Personal information
- Born: 1874 Finchingfield, Essex, England
- Died: 2 March 1953 (aged 78–79) Auckland, New Zealand

Domestic team information
- 1897/98: Auckland
- Source: CricInfo, 25 June 2016

= Basil Totman =

New Zealand cricketer

Basil Totman (1874 - 2 March 1953) was an English-born New Zealand cricketer. He played one first-class match for Auckland during the 1897–98 season.
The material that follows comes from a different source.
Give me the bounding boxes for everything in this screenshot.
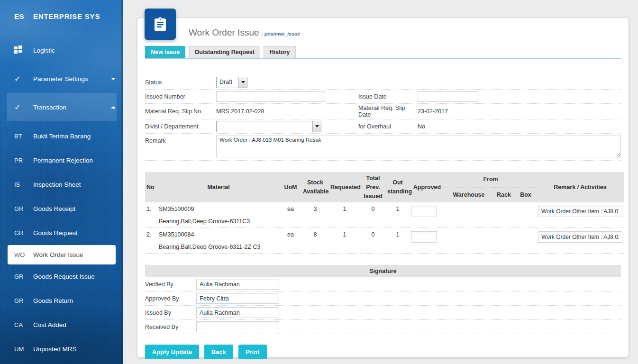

Totman was born at Finchingfield in the English county of Essex in 1874. His family migrated to New Zealand, arriving at Auckland on the barque Lutterworth in January 1884. He played club cricket for Parnell Cricket Club in the city and was considered "well-known" as a club cricketer. He led the club's batting averages in 1996–7 and towards the end of the following season was described by the Auckland Star as a "promising young cricketer" and as "a promising Auckland bat" by the New Zealand Herald.

He made his only first-class appearance for Auckland during March 1898, opening the batting for the representative team against Hawke's Bay, although Trotman only made scores of two and one in his two innings. His fielding was described as "patchy" and his debut described as one which "did not come off at all". The following season he spent time in Christchurch, playing for the Lancaster Park club where he scored "well", before returning to spend time training in England in 1899.

Totman married Hattie Whitehead in 1905. In 1909 he became the owner of a boot and shoe shop in Hamilton and was active in flower show circles. He died at Auckland in March 1953.